Летом, уже не школьница, но еще не студентка, Лина уехала в Москву — как все тогда ездили, «к родственникам». Тетку свою московскую Лина не любила. Та давала на завтрак манную кашу в хрустальных розетках и свято верила в то, что детские фотографии нельзя показывать черноглазым людям. У Лины глаза были именно что черные, поэтому от нее в первый же день спрятали все альбомы и убрали от греха подальше рамки с портретами детей, сосланных на лето в Крым. Лина пыталась не сердиться на тетку — да, такой порцией манной каши не насытился бы даже воробей, зато в соседнем доме работала чудесная булочная. Тетка считала, что Лина достаточно взрослая для того, чтобы развлекаться в Москве самостоятельно — вот она и развлекалась. Вступительные экзамены были уже позади, сразу после Москвы, августа и колхоза Лина готовилась, как выражался папа, «брать языка». Английский у нее, впрочем, и так был приличный, а вот с немецким предстоит настоящая борьба. Может, даже битва.

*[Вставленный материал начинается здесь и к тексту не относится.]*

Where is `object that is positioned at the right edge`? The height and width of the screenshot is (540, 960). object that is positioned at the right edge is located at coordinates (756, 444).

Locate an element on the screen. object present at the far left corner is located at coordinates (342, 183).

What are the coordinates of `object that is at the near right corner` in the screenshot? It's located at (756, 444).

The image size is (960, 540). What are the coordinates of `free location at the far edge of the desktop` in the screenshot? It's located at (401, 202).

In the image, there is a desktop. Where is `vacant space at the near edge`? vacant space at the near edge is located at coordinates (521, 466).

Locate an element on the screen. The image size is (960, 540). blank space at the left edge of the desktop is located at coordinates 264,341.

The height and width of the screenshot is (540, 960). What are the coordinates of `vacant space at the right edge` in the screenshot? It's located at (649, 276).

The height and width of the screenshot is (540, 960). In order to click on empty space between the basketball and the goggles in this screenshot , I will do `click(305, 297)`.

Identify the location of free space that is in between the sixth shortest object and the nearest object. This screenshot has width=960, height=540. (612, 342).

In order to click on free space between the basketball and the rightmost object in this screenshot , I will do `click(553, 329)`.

Лина с удовольствием познакомилась бы с кем-то в Москве, но подойти первой не решалась, даже если ей нравилась компания. Нет, всё же Москва — это была плохая идея. Лучше бы она поехала с подружками в Одессу, тоже, кстати, «к родственникам» — только уже к чужим.

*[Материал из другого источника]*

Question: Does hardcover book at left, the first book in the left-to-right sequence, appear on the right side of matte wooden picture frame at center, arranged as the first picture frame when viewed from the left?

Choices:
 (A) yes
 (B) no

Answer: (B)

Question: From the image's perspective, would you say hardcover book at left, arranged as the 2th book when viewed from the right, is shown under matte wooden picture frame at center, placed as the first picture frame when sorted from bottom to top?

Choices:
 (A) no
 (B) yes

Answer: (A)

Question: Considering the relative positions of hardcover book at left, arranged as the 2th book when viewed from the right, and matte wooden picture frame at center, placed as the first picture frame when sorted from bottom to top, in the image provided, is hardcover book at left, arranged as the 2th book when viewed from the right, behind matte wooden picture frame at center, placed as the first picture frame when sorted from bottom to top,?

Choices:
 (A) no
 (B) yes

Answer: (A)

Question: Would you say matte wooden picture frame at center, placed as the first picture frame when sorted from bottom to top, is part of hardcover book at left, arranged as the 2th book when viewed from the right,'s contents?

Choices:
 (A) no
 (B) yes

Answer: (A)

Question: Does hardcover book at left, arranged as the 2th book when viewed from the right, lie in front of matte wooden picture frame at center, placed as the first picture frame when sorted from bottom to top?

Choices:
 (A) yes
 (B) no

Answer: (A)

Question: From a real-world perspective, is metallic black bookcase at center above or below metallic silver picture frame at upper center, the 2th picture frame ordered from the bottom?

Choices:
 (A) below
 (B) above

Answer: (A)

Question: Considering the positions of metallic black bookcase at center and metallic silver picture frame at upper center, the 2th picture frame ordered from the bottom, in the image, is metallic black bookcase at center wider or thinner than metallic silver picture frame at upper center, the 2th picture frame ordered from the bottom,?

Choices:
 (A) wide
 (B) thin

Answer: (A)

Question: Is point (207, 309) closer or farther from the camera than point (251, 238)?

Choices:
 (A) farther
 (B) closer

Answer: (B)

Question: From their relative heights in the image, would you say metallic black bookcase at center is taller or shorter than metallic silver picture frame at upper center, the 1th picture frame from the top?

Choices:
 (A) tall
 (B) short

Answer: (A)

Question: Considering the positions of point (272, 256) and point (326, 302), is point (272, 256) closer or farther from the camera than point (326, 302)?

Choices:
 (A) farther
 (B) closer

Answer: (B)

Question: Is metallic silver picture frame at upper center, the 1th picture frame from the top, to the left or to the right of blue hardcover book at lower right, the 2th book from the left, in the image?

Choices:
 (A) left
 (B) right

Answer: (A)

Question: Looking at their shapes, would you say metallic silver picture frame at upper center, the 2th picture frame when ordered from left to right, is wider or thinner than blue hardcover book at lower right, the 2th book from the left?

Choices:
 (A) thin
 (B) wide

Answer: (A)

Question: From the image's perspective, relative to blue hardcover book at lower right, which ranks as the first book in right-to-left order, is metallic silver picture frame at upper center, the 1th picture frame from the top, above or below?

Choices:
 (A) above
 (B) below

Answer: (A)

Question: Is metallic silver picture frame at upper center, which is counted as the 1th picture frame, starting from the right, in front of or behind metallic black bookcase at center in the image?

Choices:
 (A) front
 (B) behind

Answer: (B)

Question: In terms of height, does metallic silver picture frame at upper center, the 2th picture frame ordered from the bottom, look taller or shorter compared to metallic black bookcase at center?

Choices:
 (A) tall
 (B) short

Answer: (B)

В Москве — бродила по улицам, уставала, маялась. Мама строго наказала: ходи, Альвина, в музеи, театры. Как будто бы в Питере этого нет. Но мама как чувствовала: именно у входа в театр, Вахтанговский, Лина столкнулась с Сашей. Столкнулась в самом что ни на есть прямом смысле слова — прямее был разве что Сашин нос, от удара, к счастью, не пострадавший. Лина, зазевавшись, уткнулась ему в плечо — как будто собиралась зарыдать. И, хотя было стыдно, всё же успела почувствовать, как от него пахнет — в точности как от папы. Родной аромат кожи, папирос, еще чего-то знакомого, ленинградского. Лина так обрадовалась этому запаху, что стояла теперь, раскрыв рот, и смотрела на Сашу, еще не зная, конечно, что это Саша. И он — тоже смотрел на нее.